Sunday, June 15, 2014
Sunday, June 15, 2014
Tonight is the one hundred and ninety-ninth anniversary of what has been called the "most famous ball in history," and I can't think of any other with a better claim to the title.
Given as an entertainment for the officers of the Duke of Wellington's army stationed in Brussels, it was in fact a glittering social affair - until Wellington received the news during the ball that the French forces under Napoleon had unexpectedly begun their march. Some officers immediately left the ball to return to their troops, while others stayed so long that they did not change their clothes, and ended up fighting in their evening clothes. By the next morning, all the farewells had been said and the last bugles sounded, and the Anglo-Dutch army was on its way to fight the French at the Battle of Quatre Bras, the first step towards the monumental Battle of Waterloo.
There are numerous first-person accounts of the ball and the combination of excitement, anticipation, foreboding, and bravado that marked its tumultuous end. One of the best was written by Georgiana, Dowager Lady de Ros, and a daughter of the Duchess of Richmond; you can read it here. Another excellent account comes from the Hon. Katherine Arden, daughter of the first Lord Alvanley, who was living in Brussels at the time; read her letter here.
The inherent drama of the ball - music and gaiety poignantly give way to the impending carnage of battle - has appealed to several writers. It figures prominently in William Thackery's Vanity Fair (and the several film versions of the novel) and in Canto the Third of Lord Byron's narrative great poem, Child Harold's Pilgrimage, which can be read here. Most of our readers, however, will remember it from An Infamous Army by Georgette Heyer.
The ball also inspired the two paintings shown here. Above is Before Waterloo, painted in 1868 by Henry Nelson O'Neil. Below is The Duchess of Richmond's Ball, by Robert Alexander Hillingford, c. 1870. Both are often used as illustrations in histories of Waterloo. The two artists specialized in painting historical subjects, and while both were well-regarded in their lifetimes, their reputations have diminished considerably over time.
Astute Nerdy History Folk will be quick to point out the problems in both these pictures. First off, of course, the dresses and hairstyles of the women are much more fashionable for the 1860s-70s than 1815. The grandly appointed settings are at odds with Lady de Ros's description of the ball taking place in a "large room on the ground floor...[that]had been used by the coach-builder, from whom the house was hired, to put carriages in." Both paintings, too, are highly romanticized, from the golden glow of the light to the over-the-top nobility of every painted face.
But much like another painting of a similar scene, The Black Brunswickers (which I've already blogged about here) by John Everett Millais, painted in 1859, these Victorian artists weren't interested in precisely documenting a historical scene. Instead they were using the past to appeal to their contemporary audience. The underlying theme of all three paintings is a strong, somber sense of duty and patriotism, of men willing to make the ultimate sacrifice for their countries.

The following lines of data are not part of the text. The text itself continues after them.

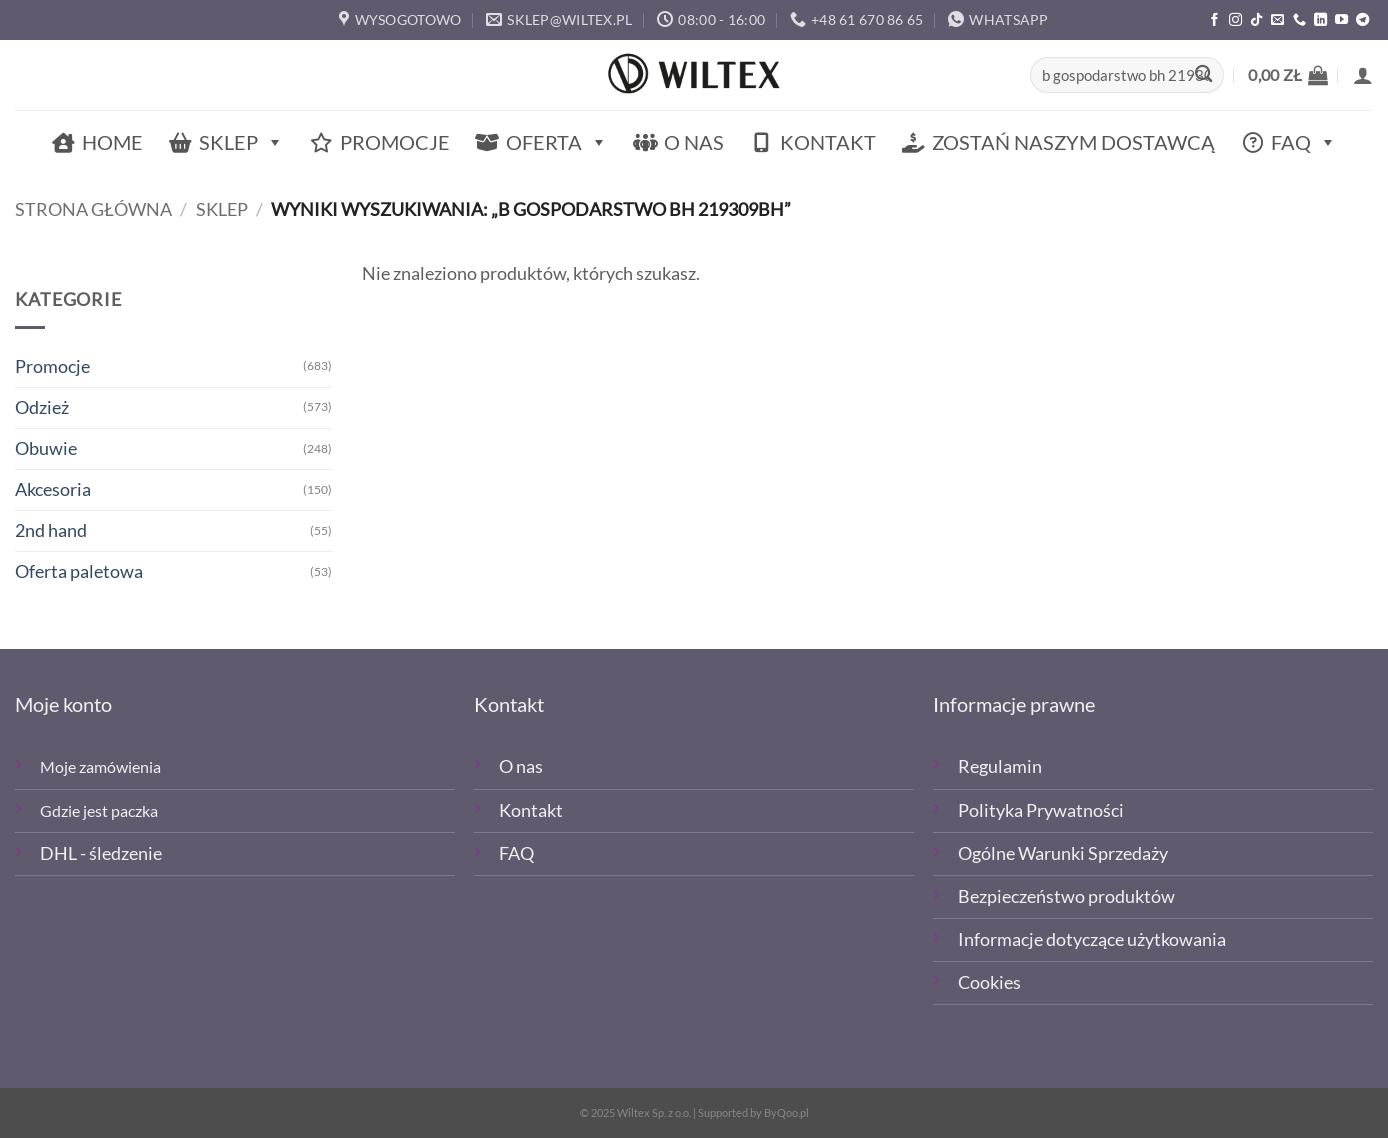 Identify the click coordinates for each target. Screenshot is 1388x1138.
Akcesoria (53, 489)
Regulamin (1000, 766)
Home (112, 142)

Britain in the 1860s was changing rapidly, moving away from it agricultural heritage and evolving into an industrial, imperial power. Old ways and values were fading away. The Napoleonic Wars were fifty years ago, a sufficient distance to sentimentalize and revere as a lost era of gallantry, another kind of Camelot. The whole effect in these paintings is more histrionic than historical, striving for an emotional response - which they most likely received from Victorian gallery-goers. The Hillingford painting had the additional burden of having been commissioned by the descendants of the Duchess of Richmond (it remains in the collection of the current duke at Goodwood), who likely wished the scene to be shown to its most decorous advantage.
As for the inaccurate costumes: dressing the figures in a variation of contemporary clothing is a long-standing practice to gain an audiences' empathy through the familiar. People respond to what the recognize. It's the reason why Keira Knightly has bangs and smokey eye makeup as Elizabeth Bennett, and why, too, the heroines painted on romance covers always have long, flowing, modern hair and no stays or corsets.
Thanks to Jo Bourne, Miranda Neville, and Patrick Baty for their thoughts via Twitter regarding this post.
Above: Before Waterloo, by Henry Nelson O'Neil, 1868.
Below: The Duchess of Richmond's Ball, by Robert Alexander Hillingford, c. 1870.